Given information:
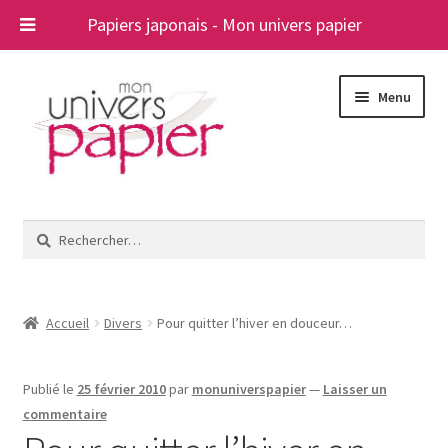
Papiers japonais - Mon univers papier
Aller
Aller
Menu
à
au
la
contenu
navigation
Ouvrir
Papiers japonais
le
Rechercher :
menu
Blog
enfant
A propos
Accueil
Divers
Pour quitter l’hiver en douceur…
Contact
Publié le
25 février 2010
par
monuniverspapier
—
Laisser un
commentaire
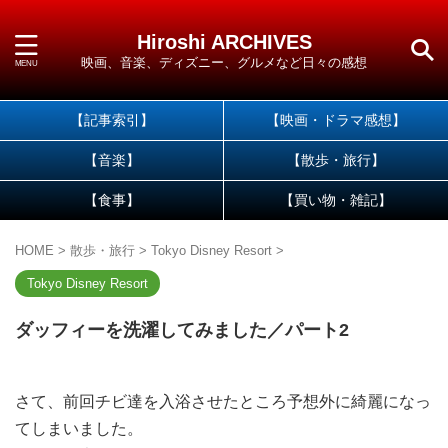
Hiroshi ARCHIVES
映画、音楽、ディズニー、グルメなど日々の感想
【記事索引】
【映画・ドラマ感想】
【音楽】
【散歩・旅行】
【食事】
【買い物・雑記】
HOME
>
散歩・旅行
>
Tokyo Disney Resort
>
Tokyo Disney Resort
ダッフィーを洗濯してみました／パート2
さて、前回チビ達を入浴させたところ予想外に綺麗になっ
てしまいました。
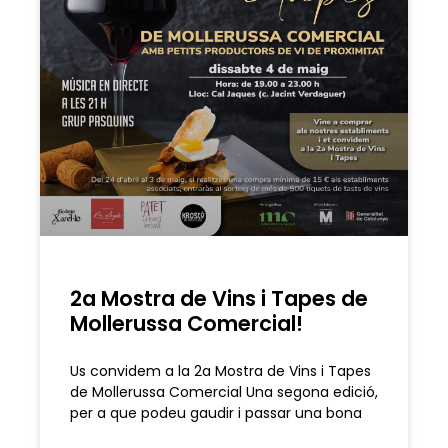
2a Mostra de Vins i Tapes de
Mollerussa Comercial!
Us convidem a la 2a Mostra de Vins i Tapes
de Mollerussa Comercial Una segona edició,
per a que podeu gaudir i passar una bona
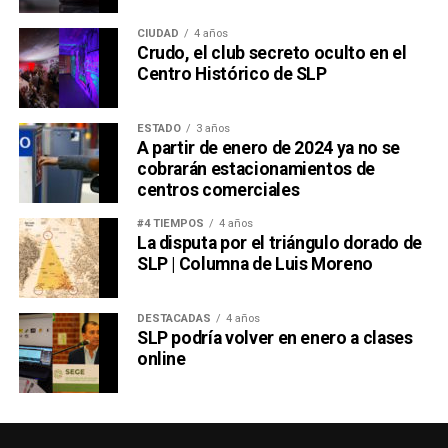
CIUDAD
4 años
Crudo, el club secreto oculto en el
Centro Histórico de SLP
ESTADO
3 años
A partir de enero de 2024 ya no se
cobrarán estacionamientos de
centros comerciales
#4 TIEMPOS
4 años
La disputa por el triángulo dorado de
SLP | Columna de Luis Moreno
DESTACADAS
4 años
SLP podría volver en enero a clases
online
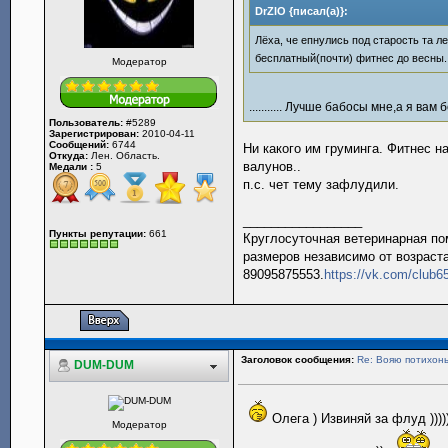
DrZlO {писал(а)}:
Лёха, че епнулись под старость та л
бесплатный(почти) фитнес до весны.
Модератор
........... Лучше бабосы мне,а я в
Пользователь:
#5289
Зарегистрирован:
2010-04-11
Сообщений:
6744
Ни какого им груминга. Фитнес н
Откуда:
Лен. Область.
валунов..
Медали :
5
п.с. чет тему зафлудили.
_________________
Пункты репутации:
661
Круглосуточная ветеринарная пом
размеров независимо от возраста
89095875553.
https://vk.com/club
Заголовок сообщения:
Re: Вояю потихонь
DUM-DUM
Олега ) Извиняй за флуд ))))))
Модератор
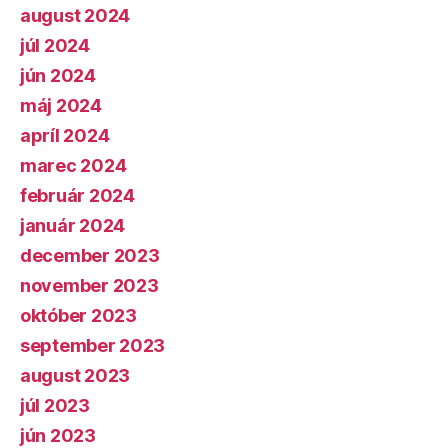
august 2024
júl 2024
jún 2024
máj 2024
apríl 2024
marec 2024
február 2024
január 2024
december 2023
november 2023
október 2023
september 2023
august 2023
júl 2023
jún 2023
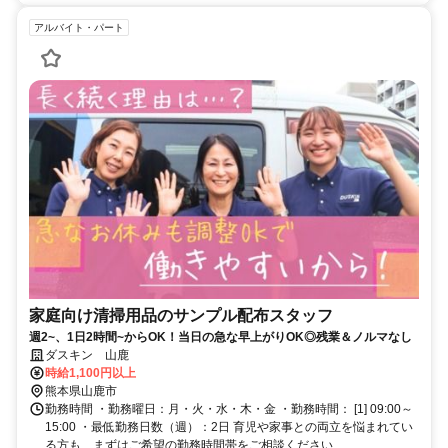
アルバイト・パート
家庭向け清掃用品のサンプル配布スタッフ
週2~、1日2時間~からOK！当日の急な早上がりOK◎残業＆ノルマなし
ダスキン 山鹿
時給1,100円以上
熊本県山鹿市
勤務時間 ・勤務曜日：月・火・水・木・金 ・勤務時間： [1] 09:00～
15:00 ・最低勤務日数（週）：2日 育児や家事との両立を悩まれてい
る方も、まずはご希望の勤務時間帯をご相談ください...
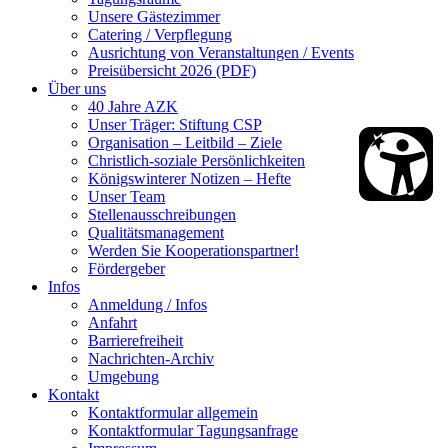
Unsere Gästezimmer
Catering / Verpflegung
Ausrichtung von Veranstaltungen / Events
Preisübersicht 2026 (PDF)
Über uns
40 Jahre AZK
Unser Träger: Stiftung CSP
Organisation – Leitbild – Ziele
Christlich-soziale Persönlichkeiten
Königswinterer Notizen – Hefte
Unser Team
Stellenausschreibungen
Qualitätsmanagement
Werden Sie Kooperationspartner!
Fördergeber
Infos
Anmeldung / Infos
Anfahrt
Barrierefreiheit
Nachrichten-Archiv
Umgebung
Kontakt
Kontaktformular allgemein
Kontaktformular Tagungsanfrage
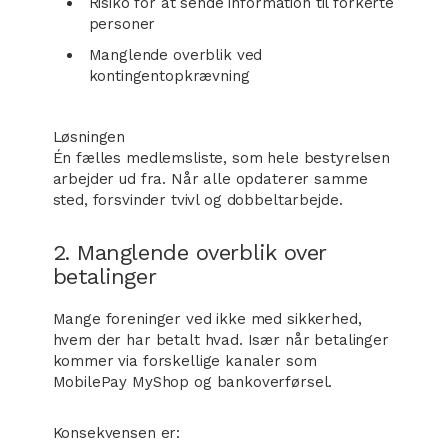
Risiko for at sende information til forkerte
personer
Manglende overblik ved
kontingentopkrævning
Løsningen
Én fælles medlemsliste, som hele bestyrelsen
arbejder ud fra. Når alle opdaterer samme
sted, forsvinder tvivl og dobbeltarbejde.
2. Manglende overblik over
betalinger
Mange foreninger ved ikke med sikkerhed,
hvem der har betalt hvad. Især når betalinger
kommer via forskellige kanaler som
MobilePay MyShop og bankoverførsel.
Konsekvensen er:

Work to be completed: Whatever pictures the records hold, omit them; give again exactly the lines from the one containing "február 2024" through the one containing "sted, forsvinder tvivl og dobbeltarbejde.".

Output for this exercise:
február 2024
január 2024
december 2023
november 2023
október 2023
september 2023
august 2023
júl 2023
jún 2023
アルバイト・パート
家庭向け清掃用品のサンプル配布スタッフ
週2~、1日2時間~からOK！当日の急な早上がりOK◎残業＆ノルマなし
ダスキン 山鹿
時給1,100円以上
熊本県山鹿市
勤務時間 ・勤務曜日：月・火・水・木・金 ・勤務時間： [1] 09:00～
15:00 ・最低勤務日数（週）：2日 育児や家事との両立を悩まれてい
る方も、まずはご希望の勤務時間帯をご相談ください...
Unsere Gästezimmer
Catering / Verpflegung
Ausrichtung von Veranstaltungen / Events
Preisübersicht 2026 (PDF)
Über uns
40 Jahre AZK
Unser Träger: Stiftung CSP
Organisation – Leitbild – Ziele
Christlich-soziale Persönlichkeiten
Königswinterer Notizen – Hefte
Unser Team
Stellenausschreibungen
Qualitätsmanagement
Werden Sie Kooperationspartner!
Fördergeber
Infos
Anmeldung / Infos
Anfahrt
Barrierefreiheit
Nachrichten-Archiv
Umgebung
Kontakt
Kontaktformular allgemein
Kontaktformular Tagungsanfrage
Risiko for at sende information til forkerte
personer
Manglende overblik ved
kontingentopkrævning
Løsningen
Én fælles medlemsliste, som hele bestyrelsen
arbejder ud fra. Når alle opdaterer samme
sted, forsvinder tvivl og dobbeltarbejde.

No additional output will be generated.